# ASSIGNMENT
A line below contains "írás és olvasás", and a later one contains "segítségével mozgathatók, így". Repeat both, with every line between them, exactly.

# ENTRIES PROVIDED
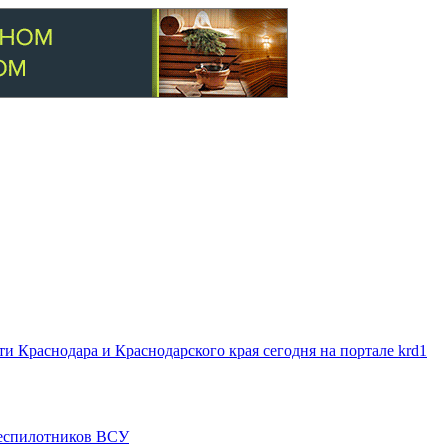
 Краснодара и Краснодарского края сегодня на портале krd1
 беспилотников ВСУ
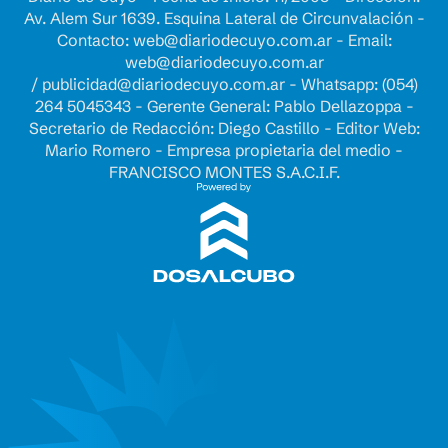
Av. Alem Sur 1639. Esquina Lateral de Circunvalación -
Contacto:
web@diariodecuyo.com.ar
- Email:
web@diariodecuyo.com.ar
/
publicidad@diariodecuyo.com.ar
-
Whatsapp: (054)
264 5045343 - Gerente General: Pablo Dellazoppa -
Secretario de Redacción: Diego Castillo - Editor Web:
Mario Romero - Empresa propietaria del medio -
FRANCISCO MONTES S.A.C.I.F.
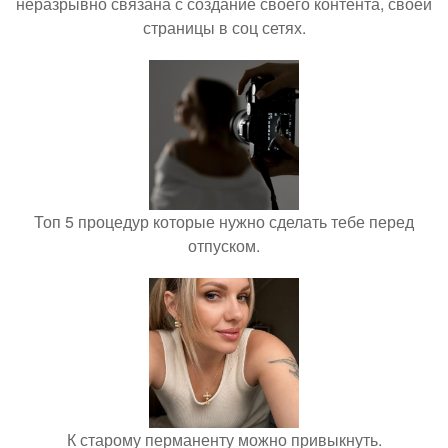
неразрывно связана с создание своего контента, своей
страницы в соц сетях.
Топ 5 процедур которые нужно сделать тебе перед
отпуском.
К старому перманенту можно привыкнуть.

==

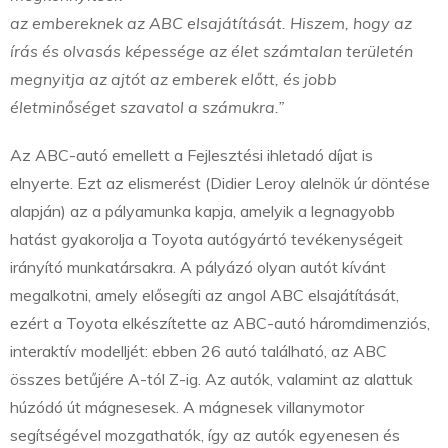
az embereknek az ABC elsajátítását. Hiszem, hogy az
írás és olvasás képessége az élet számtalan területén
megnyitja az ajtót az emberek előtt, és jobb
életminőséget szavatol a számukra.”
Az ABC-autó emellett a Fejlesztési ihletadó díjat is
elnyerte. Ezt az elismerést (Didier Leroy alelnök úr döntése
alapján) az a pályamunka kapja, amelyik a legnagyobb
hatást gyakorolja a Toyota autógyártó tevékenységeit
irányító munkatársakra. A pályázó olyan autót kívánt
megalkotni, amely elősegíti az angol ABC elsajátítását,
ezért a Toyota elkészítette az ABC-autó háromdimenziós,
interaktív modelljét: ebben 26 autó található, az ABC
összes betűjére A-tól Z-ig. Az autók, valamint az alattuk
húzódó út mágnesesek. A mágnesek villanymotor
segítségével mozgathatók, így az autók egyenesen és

---

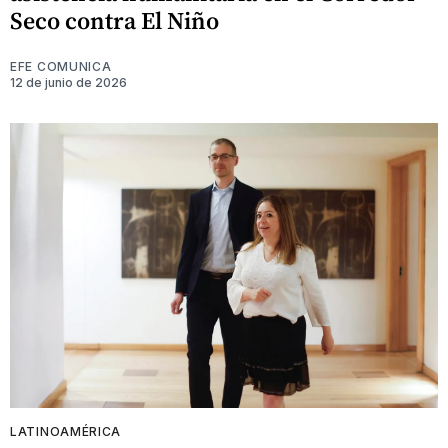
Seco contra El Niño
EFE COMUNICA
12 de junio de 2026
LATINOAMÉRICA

# TASK SOLUTION
írás és olvasás képessége az élet számtalan területén
megnyitja az ajtót az emberek előtt, és jobb
életminőséget szavatol a számukra.”
Az ABC-autó emellett a Fejlesztési ihletadó díjat is
elnyerte. Ezt az elismerést (Didier Leroy alelnök úr döntése
alapján) az a pályamunka kapja, amelyik a legnagyobb
hatást gyakorolja a Toyota autógyártó tevékenységeit
irányító munkatársakra. A pályázó olyan autót kívánt
megalkotni, amely elősegíti az angol ABC elsajátítását,
ezért a Toyota elkészítette az ABC-autó háromdimenziós,
interaktív modelljét: ebben 26 autó található, az ABC
összes betűjére A-tól Z-ig. Az autók, valamint az alattuk
húzódó út mágnesesek. A mágnesek villanymotor
segítségével mozgathatók, így az autók egyenesen és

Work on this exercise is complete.